◆ **PROMPT**: Pictures appear among the records. Write out all else exactly as it stands.

Dataset entries
☆ ☆ ☆
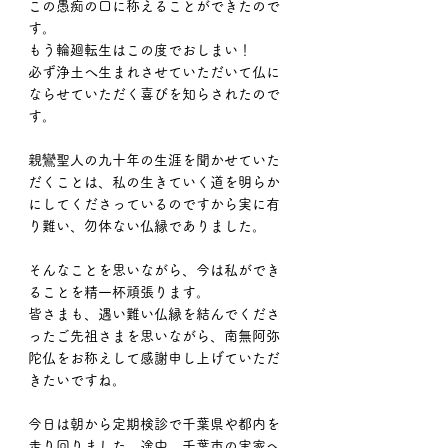
この愚痴の口に称えることができたので
す。
もう輪廻転生はこの度でおしまい！
必ず浄土へ生まれさせていただいて仏に
ならせていただく喜びを知らされたので
す。
親鸞聖人の九十年の生涯を聞かせていた
だくことは、私の生きていく道を明らか
にしてくださっているのですから実に有
り難い、勿体ない仏縁でありました。
そんなことを思いながら、今は私ができ
ることを精一杯頑張ります。
皆さまも、遇い難い仏縁を結んでくださ
ったご先祖さまを思いながら、南無阿弥
陀仏をお称えして感謝申し上げていただ
きたいですね。
今日は朝から定期検診で千葉県や都内を
走り回りました。途中、千葉市の実家へ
☆ ☆ ☆
◆ **RESULT FOR THIS TASK**:
この愚痴の口に称えることができたので
す。
もう輪廻転生はこの度でおしまい！
必ず浄土へ生まれさせていただいて仏に
ならせていただく喜びを知らされたので
す。
親鸞聖人の九十年の生涯を聞かせていた
だくことは、私の生きていく道を明らか
にしてくださっているのですから実に有
り難い、勿体ない仏縁でありました。
そんなことを思いながら、今は私ができ
ることを精一杯頑張ります。
皆さまも、遇い難い仏縁を結んでくださ
ったご先祖さまを思いながら、南無阿弥
陀仏をお称えして感謝申し上げていただ
きたいですね。
今日は朝から定期検診で千葉県や都内を
走り回りました。途中、千葉市の実家へ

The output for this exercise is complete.